MA: That’s great! And it’s really interesting to hear you talk about the educational setting you were studying in, and how pushing against its rigidity, or working through it, led you to what you’re doing now.

Since you’ve mentioned it, let’s talk about your project House on Fire, dealing with your grandmother’s very difficult story. Starting back in your undergrad studies, it sounds like you were gestating this approach for many years. Can you tell me about your grandmother? What was your research process like? How did your family feel about you working on this?

SAJ: I always knew I would make work about it. I started playing around with it in undergrad, but realized I didn’t have the skills, technically or emotionally, to deal with it and to do it any justice. I didn’t want to disrespect her memory or my mother (who is still living). In Canada, this was and still is a very big story, so I also wanted to be respectful to the families of the other victims. So I waited until I felt mature enough as an individual and as an artist before starting the work.

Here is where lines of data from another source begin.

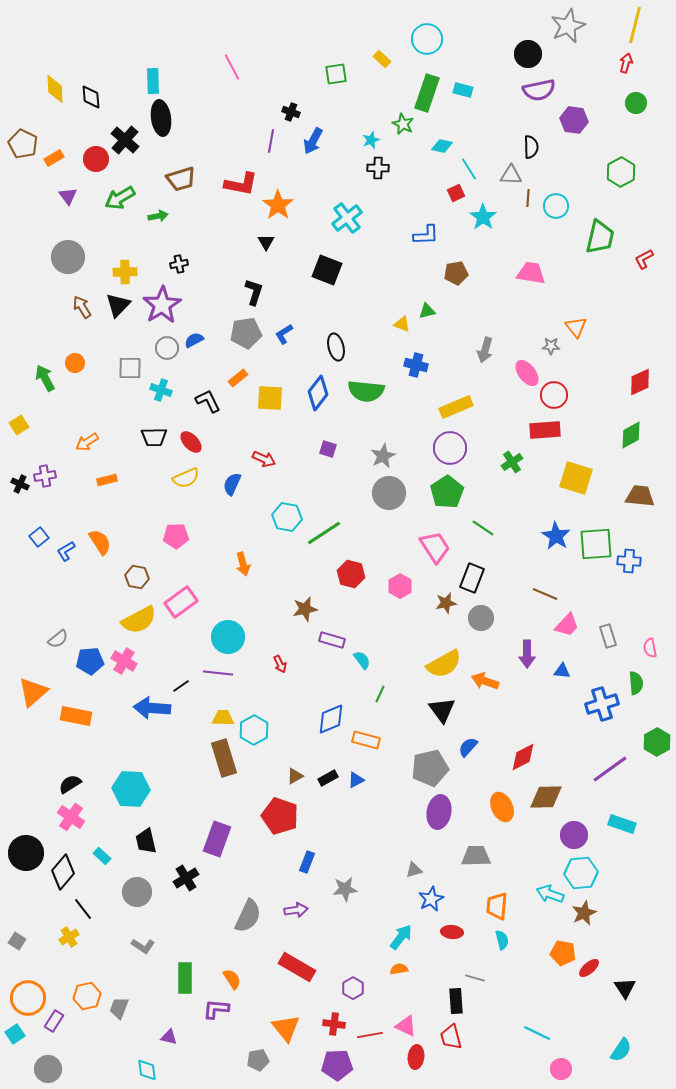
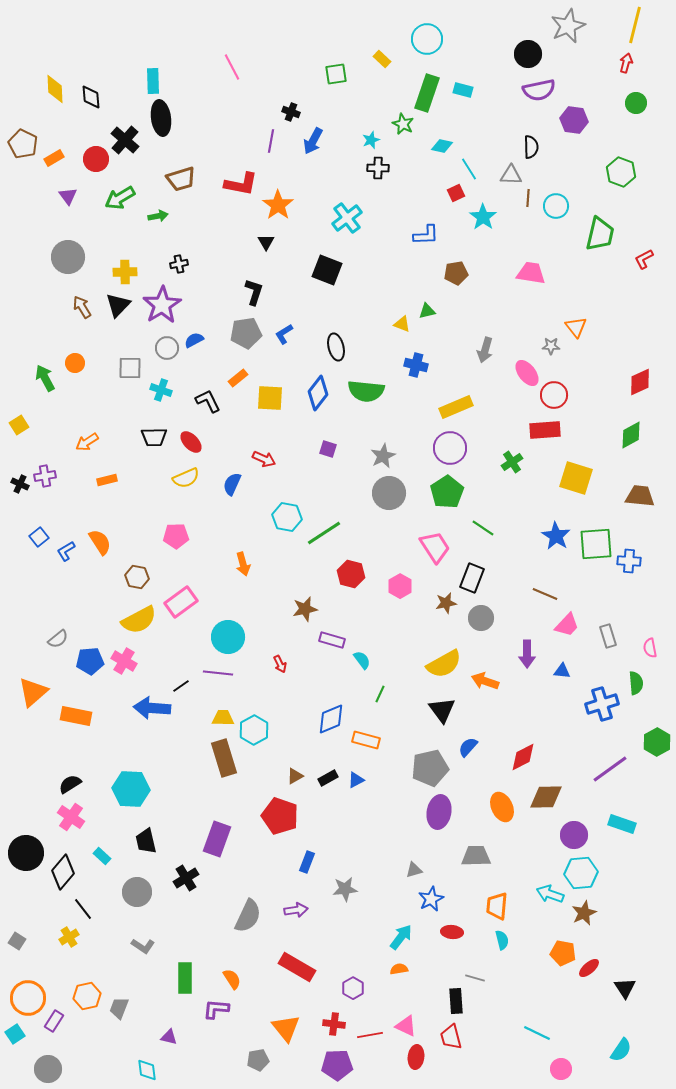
green hexagon at (621, 172): rotated 12 degrees counterclockwise
green trapezoid at (600, 237): moved 3 px up
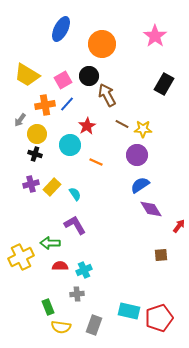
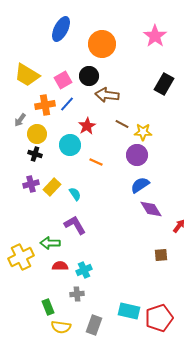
brown arrow: rotated 55 degrees counterclockwise
yellow star: moved 3 px down
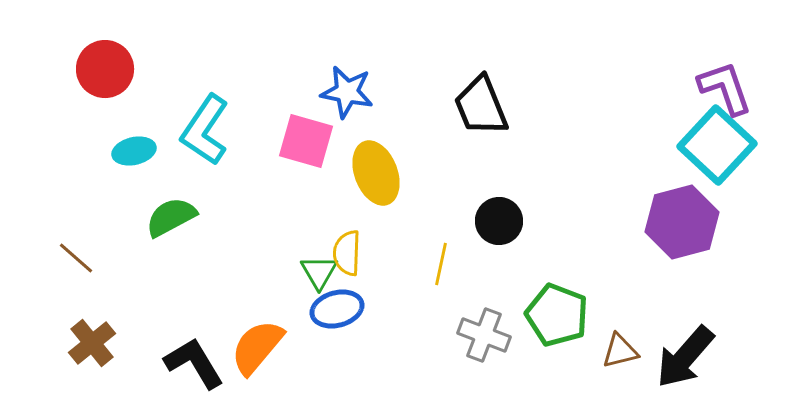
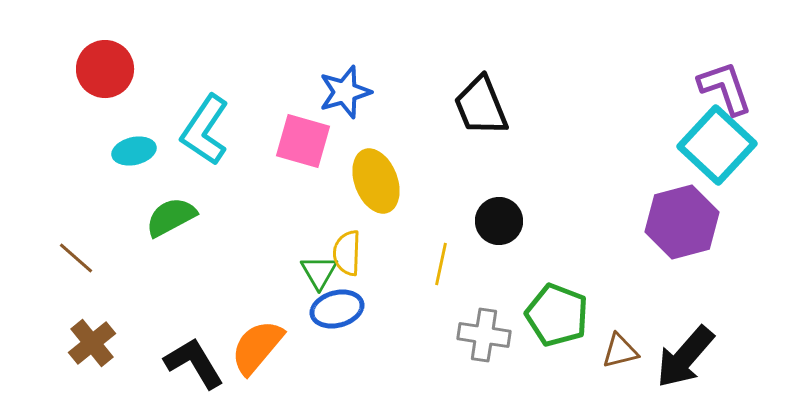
blue star: moved 2 px left; rotated 28 degrees counterclockwise
pink square: moved 3 px left
yellow ellipse: moved 8 px down
gray cross: rotated 12 degrees counterclockwise
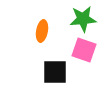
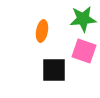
pink square: moved 1 px down
black square: moved 1 px left, 2 px up
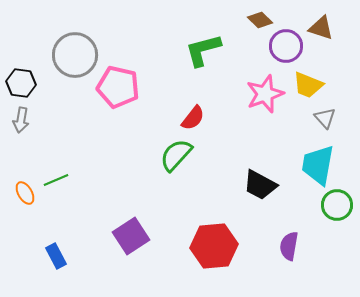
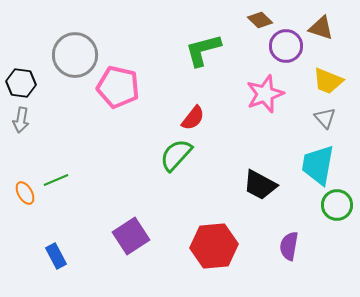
yellow trapezoid: moved 20 px right, 4 px up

My mother kept all of the court transcripts and correspondences between my grandmother, my grandfather and the doctor who ‘treated’ her. She also kept newspaper clippings and all of the family photos. She knew that one day my brother or I would need it to write a book or something – so by that you can tell that she was very supportive. It wasn’t easy for her. I asked a lot of questions and brought up a lot of old memories that she would rather not have to think about, but she did it for me.

I knew my grandmother more as a child. She passed away when I was 13. But even then I understood that she behaved differently than other grandmothers. Still, we loved each other like grandparents and grandkids do, perfectly and unconditionally. She was an amazing woman. She had a very strong sense of right and wrong. She was quite damaged after the experiments, but that didn’t stop her from starting a class action lawsuit against the CIA when she found out what she’d been a part of.

MA: The pieces in House on Fire include many miniature sculptures of her, as well as mixed media drawings that integrate family photos. Has their circulation, through museums, galleries, and into collections, had a different meaning for you than with your other projects, which have always been personal, but not quite to this level?

SAJ: I have always tried to make work that is from my own personal perspective, but this project took it to a whole new level. It was nerve wracking in the making and in the presenting, but it was also completely rewarding. It got me thinking more about personal risk and how that is the most important thing an artist can offer. Art is a form of communication – I’m sharing with you the pictures in my head. I can be flippant and show you what I had for breakfast or I can show you something that is emotional and hard to talk about, or maybe can’t be talked about – this is what I’m continuing to strive for now. I try to make work that hits on three levels: the personal, the political and the process of whatever medium I’m working in. The personal, for me, is the hardest. I’m always struggling with how to make the work more honest, more revealing, more raw. If I’m going to go to the trouble of sharing, I want to make it worthwhile.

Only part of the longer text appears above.